Goats are used to produce antibodies, but a California company is under investigation for raising an allegedly unreported herd. Credit: Cultura/Photoshot

A herd of 841 goats has kicked up a stir for one of the world’s largest antibody suppliers after US agricultural officials found the animals — including 12 in poor health — in an unreported antibody production facility owned by California-based Santa Cruz Biotechnology.

“The existence of the site was denied even when directly asked” of employees during previous inspections, according to a US Department of Agriculture (USDA) report finalised on 7 December, 2012. But evidence gathered on a 31 October inspection suggested that an additional barn roughly 14 kilometres south of the company's main animal facility had been in use for at least two and a half years, officials said.

“That’s virtually unheard of in my career,” says Cathy Liss, president of the Animal Welfare Institute, who has worked for the Washington DC advocacy group since 1982.

The discovery represents another setback for the company, which faces possible fines and suspension or revocation of its commercial licence over a pre-existing animal-welfare complaint by the USDA.

Antibody specialists

In 2012, Santa Cruz Biotechnology ranked as the second-largest supplier in the US$1.6-billion global market for research antibodies, according to an international survey by The Scientist and market-research firm Frost & Sullivan of Mountain View, California.

Neuroscientist Erik Ullian at the University of California, San Francisco, says that the industry giant develops more hard-to-find antibodies for speciality applications than its rivals. “Sometimes Santa Cruz is the only option that we have for trying an antibody.”

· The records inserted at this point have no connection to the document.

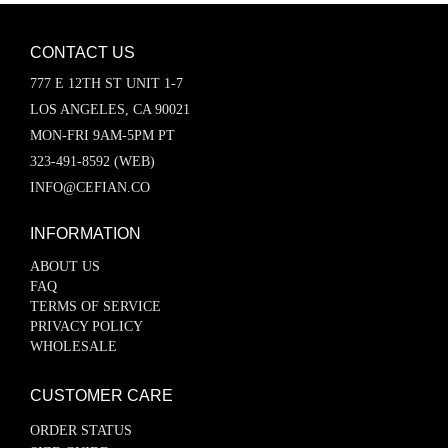
CONTACT US
777 E 12TH ST UNIT 1-7
LOS ANGELES, CA 90021
MON-FRI 9AM-5PM PT
323-491-8592 (WEB)
INFO@CEFIAN.CO
INFORMATION
ABOUT US
FAQ
TERMS OF SERVICE
PRIVACY POLICY
WHOLESALE
CUSTOMER CARE
ORDER STATUS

But for years, the company has run foul of animal regulators. The USDA, which typically inspects research and commercial animal facilities once or twice a year, inspected Santa Cruz Biotechnology operations at least nine times in 2012. A tip-off led inspectors on 31 October to the remote barn, where they found the additional goats, some of which were lame, anaemic or had protruding bones.

“Our inspectors are very thorough,” says USDA spokesman Dave Sacks, “But they’re only going to do that for the sites we’re told are there. It is a serious matter, certainly.”

“If they don’t know, or neglect to tell the inspector, about 800 animals, it begs questions about how well this company is run and how careful they are in their product line,” says Ullian.

Santa Cruz Biotechnology declined Nature’s request for an interview, but stated by e-mail that “all animals maintained at the ranch are reported annually to the USDA, including the subject 841 goats.” The company says that it intends to resolve the dispute and is working separately to settle the USDA’s previous complaint by 31 January. Without a settlement, that case would move to a special court hearing, at which a judge could decide to suspend the company’s operations.

Public policy

Animal officials at the National Institutes of Health (NIH) would not comment specifically on the USDA findings or the use of Santa Cruz Biotechnology products by NIH-supported researchers. The NIH's public health services policy on animal welfare — which since 1985 has governed the use of animals and animal products by NIH-funded researchers — exempts purchases of off-the-shelf antibodies. On 11 January, the Animal Welfare Institute petitioned the NIH director Francis Collins and the Office of Laboratory Animal Welfare at NIH to remove this exemption.

According to an 18 December 2012 follow-up inspection by the USDA, two of the 12 animals found in poor health in October have since been euthanised as a result of their conditions, and some but not all of the sick goats are receiving appropriate medical treatment and monitoring.